John Judge and
the Army Inspector General’s Report
One
significant event happened in the summer of 1976, the Bicentennial year in
Philadelphia when Legionnaires disease struck the Belleview Stratford hotel and
nation was awash in intelligence agency scandals.
John
Judge was living in Philadelphia and working at a Quaker Peace action
organization on Walnut Street, just a block from Rittenhouse Square, where
there was an Oswald sighting in the summer of 63’ and where all the hippies
hung out. It was also where the hippest radio station WMMR FM was located.
When I
was in high school, MMR was by day an elevator music station, but on Sunday
nights guy by the name of Dave Herman changed the world by playing entire 33
1/3 record albums – an entertaining revolution that was labeled “Album Oriented
Rock – AOR.” The success of Herman’s “Marconi Experiment” show led MMR to go
with AOR 24-7, and they hired University of Penn grad Bill Vitka to run the
news department, and he tailored it to the young and hip target audience.
From a
friend in Washington John had acquired a recently released report by the US
Army Inspector General on the Use of Human Subjects in Chemical Agent Research,
which documented all of the military contracts with academic institutions and
corporate companies that experimented with LSD and other psychotropic
chemicals, ostensibly to learn their attributes for interrogation purposes.
I
recalled meeting Ken Kesey at John’s Dayton apartment a few years earlier and
talking with him about his early experimentation with LSD. Kesey said he first
got it from a San Francisco professor who did his experiments for the CIA and
he explained that they experimented mainly on students, soldiers and prisoners,
who were all paid for participating.
Among
the contracts listed at the end of the Army Inspector General’s Report were
some local Philadelphia institutions including the University of Pennsylvania
and Ivy Labs and a Dr.
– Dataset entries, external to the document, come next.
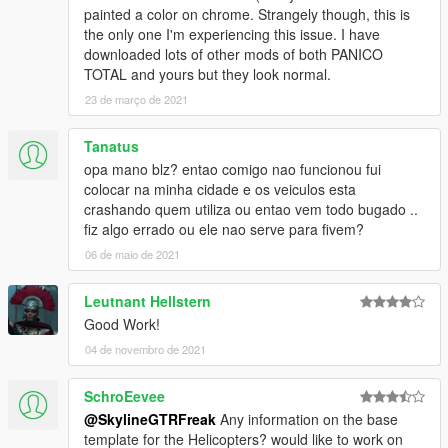
painted a color on chrome. Strangely though, this is
the only one I'm experiencing this issue. I have
downloaded lots of other mods of both PANICO
TOTAL and yours but they look normal.
23 de março de 2021
Tanatus
opa mano blz? entao comigo nao funcionou fui
colocar na minha cidade e os veiculos esta
crashando quem utiliza ou entao vem todo bugado ..
fiz algo errado ou ele nao serve para fivem?
06 de maio de 2021
Leutnant Hellstern
Good Work!
04 de novembro de 2021
SchroEevee
@SkylineGTRFreak
Any information on the base
template for the Helicopters? would like to work on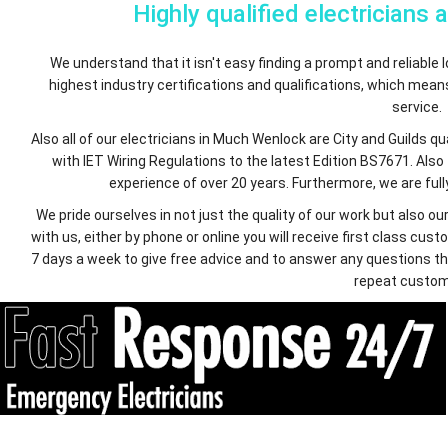
Highly qualified electricians 
We understand that it isn't easy finding a prompt and reliable lo
highest industry certifications and qualifications, which mea
service.
Also all of our electricians in Much Wenlock are City and Guilds 
with IET Wiring Regulations to the latest Edition BS7671. Also
experience of over 20 years. Furthermore, we are fully
We pride ourselves in not just the quality of our work but also
with us, either by phone or online you will receive first class c
7 days a week to give free advice and to answer any questions th
repeat custom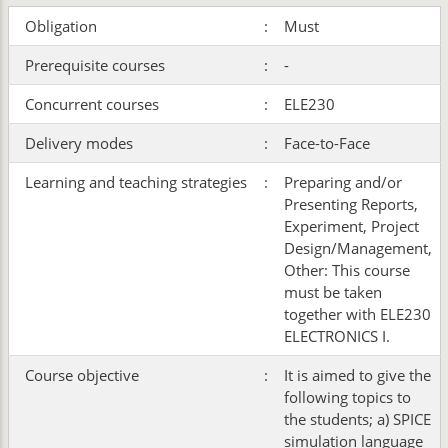
Obligation
:
Must
Prerequisite courses
:
-
Concurrent courses
:
ELE230
Delivery modes
:
Face-to-Face
Learning and teaching strategies
:
Preparing and/or
Presenting Reports,
Experiment, Project
Design/Management,
Other: This course
must be taken
together with ELE230
ELECTRONICS I.
Course objective
:
It is aimed to give the
following topics to
the students; a) SPICE
simulation language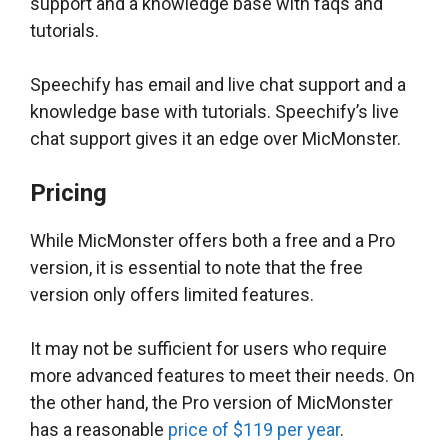
support and a knowledge base with faqs and
tutorials.
Speechify has email and live chat support and a
knowledge base with tutorials. Speechify’s live
chat support gives it an edge over MicMonster.
Pricing
While MicMonster offers both a free and a Pro
version, it is essential to note that the free
version only offers limited features.
It may not be sufficient for users who require
more advanced features to meet their needs. On
the other hand, the Pro version of MicMonster
has a reasonable
price of $119 per year
.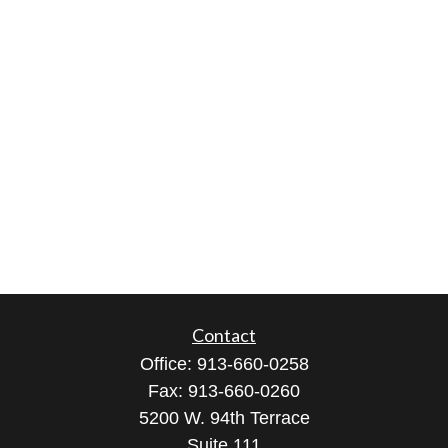
Contact
Office:
913-660-0258
Fax:
913-660-0260
5200 W. 94th Terrace
Suite 111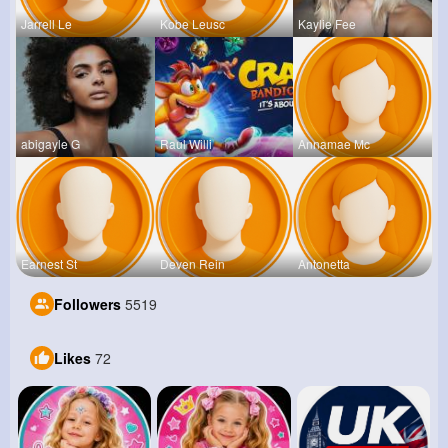
Jarrell Le
Kobe Leusc
Kaylie Fee
abigayle G
Raul Willi
Annamae Mc
Earnest St
Deven Rein
Antonetta
Followers
5519
Likes
72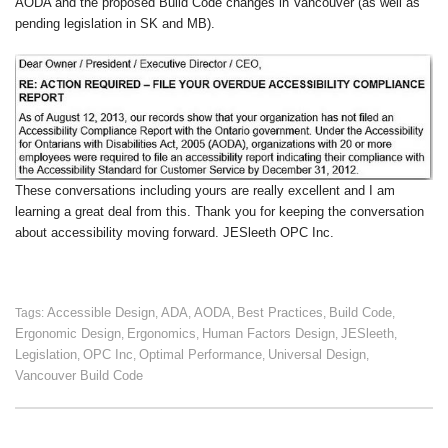
AODA and the proposed Build Code changes in Vancouver (as well as
pending legislation in SK and MB).
These conversations including yours are really excellent and I am
learning a great deal from this. Thank you for keeping the conversation
about accessibility moving forward. JESleeth OPC Inc.
Accessible Design
ADA
AODA
Best Practices
Build Code
Tags:
,
,
,
,
,
Ergonomic Design
Ergonomics
Human Factors Design
JESleeth
,
,
,
,
Legislation
OPC Inc
Optimal Performance
Universal Design
,
,
,
,
Vancouver Build Code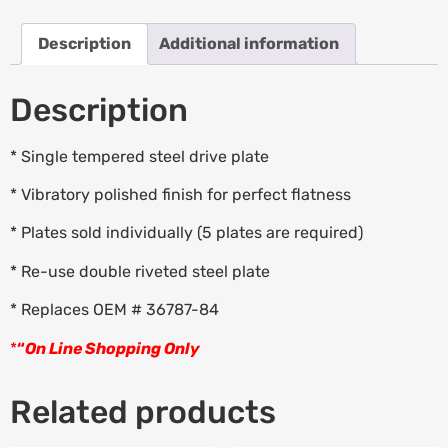
Description
Additional information
Description
* Single tempered steel drive plate
* Vibratory polished finish for perfect flatness
* Plates sold individually (5 plates are required)
* Re-use double riveted steel plate
* Replaces OEM # 36787-84
*
“
On Line Shopping Only
Related products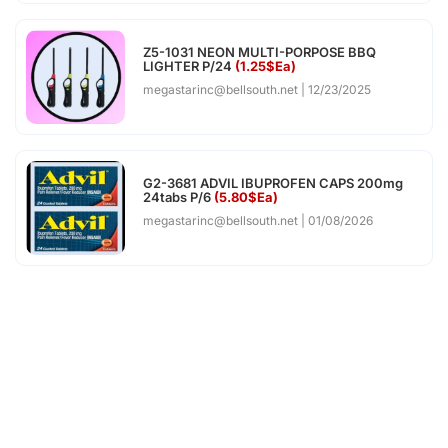
Z5-1031 NEON MULTI-PORPOSE BBQ
LIGHTER P/24
(1.25$Ea)
megastarinc@bellsouth.net
12/23/2025
G2-3681 ADVIL IBUPROFEN CAPS 200mg
24tabs P/6
(5.80$Ea)
megastarinc@bellsouth.net
01/08/2026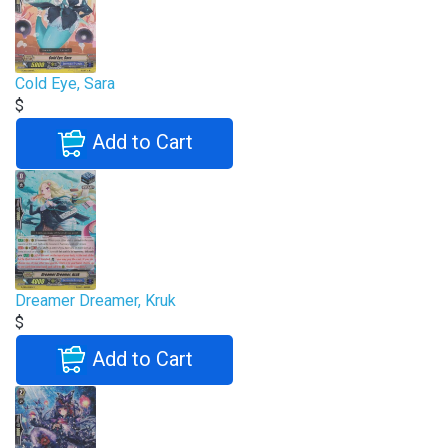
Cold Eye, Sara
$
Add to Cart
Dreamer Dreamer, Kruk
$
Add to Cart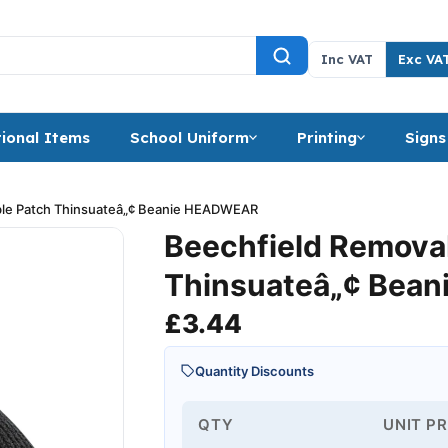
Inc VAT
Exc VA
ional Items
School Uniform
Printing
Signs
ble Patch Thinsuateâ„¢ Beanie HEADWEAR
Beechfield Remova
Thinsuateâ„¢ Bean
£
3.44
Quantity Discounts
QTY
UNIT PR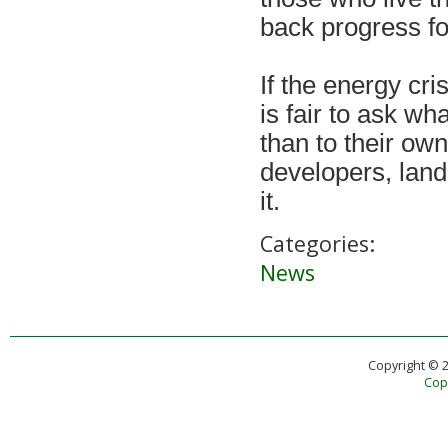
back progress fo
If the energy cris
is fair to ask w
than to their ow
developers, lan
it.
Categories:
News
Copyright © 
Copy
Kligman was affiliated with both places.
Knowing
WMMR-FM radio news director Bill Vitka was a University of Penn grad, John and
I walked to Rittenhouse Square to the WMMR studios where Vitka was glad to get
a copy of the report and immediately began to make some phone calls to Penn and
Ivy labs and he eventually got to Kligman and interviewed him. Vitka did a
segment every day for over a week on the Philly connections to the military
experiments, and credited me and John Judge for supplying him with the basic
research and report.
While we
were working with Vitka, some bells went off and he went over to a wall of reel
to reel tape recorders and turned some on, and a few moments later a major
Associated Press radio wire service news report came in. Two bells, Vitka said,
was important breaking news – a fire or earthquake. He’s heard three bells but the only time he
knows of five bells being used was the Kennedy assassination.
Vitka
left WMMR a year or so later and began working for a San Francisco based radio
syndicate before returning to Philadelphia to get married and begin working for
CBS radio in New York City. He is now a radio news reporter for Fox News radio
network.
Kligman
later became the subject of Allen M. Hornblum’s book “Acres of Skin” (Routledge, 1998).